Last year I wrote two articles on code layout optimisations. These optimisations change the way that the code is laid out in memory to do at least one of the following:
- Move the code around so that the hot routines, or even hot blocks of code are close together in memory. This improves performance because it reduces the footprint of the memory in the caches, and requires fewer ITLB entries to map the useful part of the application.
- Make the fall-through case be the normal execution path for branches. This improves performance because the processor gets to execute more straight lines of code, and spends less time jumping around.
- Remove calls to remote routines by inlining the routines into the places where they are most frequently called. Performance improves because a call to a subroutine is avoided, but also because the inlining can lead to further opportunities to perform optimisations.
The first article is an overview article and covers three techniques with a light amount of detail:
- Mapfiles. These tell the linker how to layout the code for an application or library. It's easy to use, but works at the routine level, so is likely to be most useful for large applications that encounter a lot of ITLB misses.
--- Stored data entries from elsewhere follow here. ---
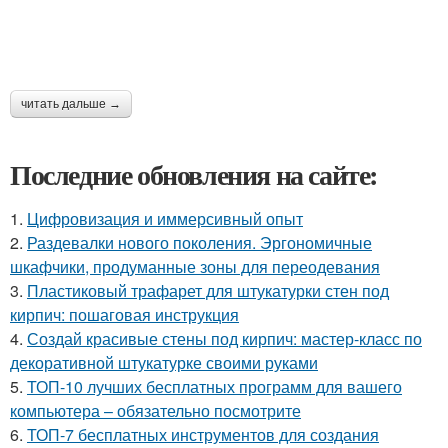
читать дальше →
Последние обновления на сайте:
1.
Цифровизация и иммерсивный опыт
2.
Раздевалки нового поколения. Эргономичные
шкафчики, продуманные зоны для переодевания
3.
Пластиковый трафарет для штукатурки стен под
кирпич: пошаговая инструкция
4.
Создай красивые стены под кирпич: мастер-класс по
декоративной штукатурке своими руками
5.
ТОП-10 лучших бесплатных программ для вашего
компьютера – обязательно посмотрите
6.
ТОП-7 бесплатных инструментов для создания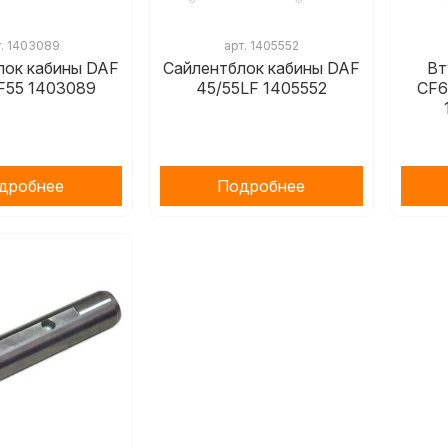
т.
1403089
арт.
1405552
лок кабины DAF
Сайлентблок кабины DAF
Вт
F55 1403089
45/55LF 1405552
СF6
дробнее
Подробнее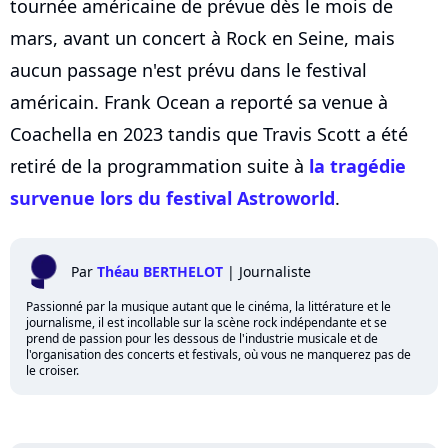
tournée américaine de prévue dès le mois de
mars, avant un concert à Rock en Seine, mais
aucun passage n'est prévu dans le festival
américain. Frank Ocean a reporté sa venue à
Coachella en 2023 tandis que Travis Scott a été
retiré de la programmation suite à
la tragédie
survenue lors du festival Astroworld
.
Par
Théau BERTHELOT
|
Journaliste
Passionné par la musique autant que le cinéma, la littérature et le
journalisme, il est incollable sur la scène rock indépendante et se
prend de passion pour les dessous de l'industrie musicale et de
l'organisation des concerts et festivals, où vous ne manquerez pas de
le croiser.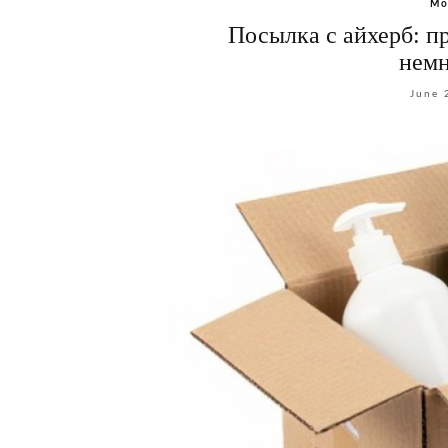
Мо
Посылка с айхерб: п
немн
June 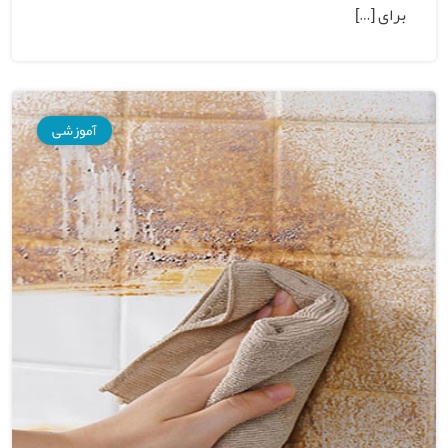
برای […]
آموزشی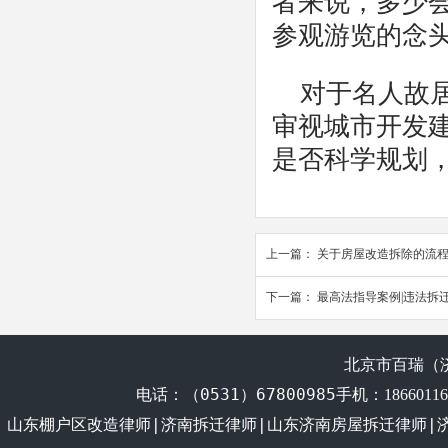
者来说，多少
参观游览的念
对于名人故
审视城市开发
是否科学规划
上一篇：
关于房屋改造拆除的流
下一篇：
最高法指导案例|违法拆
北京市百瑞（
电话：
（0531）67800985
手机：1866011
山东棚户区改造律师|济南拆迁律师|山东济南房屋拆迁律师|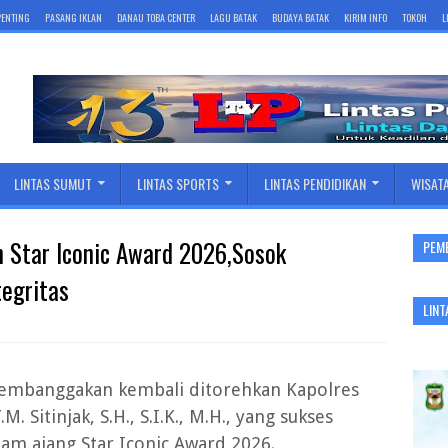
 PENTING
PASANG IKLAN
DANAU TOBA CENTER
LAGU BATAK
BUDAYA BATAK
KIRIM INFO
TOKOH
L
LINTAS SUMUT
LINTAS SPORTS
LINTAS PENDIDIKAN
WISAT
 Star Iconic Award 2026,Sosok
PEM
tegritas
LINT
membanggakan kembali ditorehkan Kapolres
 Sitinjak, S.H., S.I.K., M.H., yang sukses
am ajang Star Iconic Award 2026.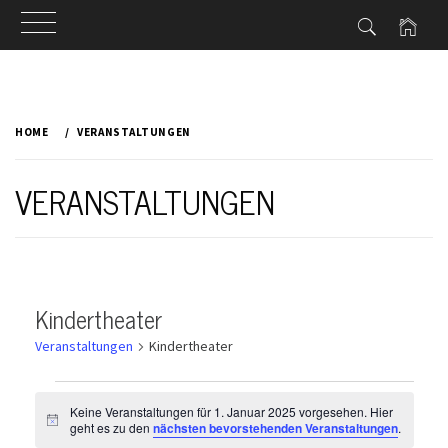
Skip
to
HOME
VERANSTALTUNGEN
content
VERANSTALTUNGEN
Kindertheater
Veranstaltungen
Kindertheater
Veranstaltungen
für
Keine Veranstaltungen für 1. Januar 2025 vorgesehen. Hier
Hinweis
geht es zu den
nächsten bevorstehenden Veranstaltungen
.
- Profile feedback. This technique involves two compiles of the application; the first produces an instrumented binary. This instrumented binary is run with a 'training' workload and data is gathered to indicate how the code is used. This data is then fed into a second pass of the compiler which lays out the code appropriately - doing optimisations like inlining and improving the layout of branch instructions.
- Link-time optimisation. This technique builds on the profile feedback data by looking at all the information that is available at link time and using it to do further optimisation. The advantage of doing it at this stage is that all the code has been generated and so more is known about the exact size and location of all routines in memory.
Of these three approaches, mapfiles is probably the easiest to use - once mapfile has been put together it only requires extra flags to be passed to the compiler. However, it has the smallest potential for performance gains. Profile feedback, particularly in combination with link-time optimisation, has a much greater chance of getting performance gains. Hence the second of these two articles focuses in much more detail on profile feedback.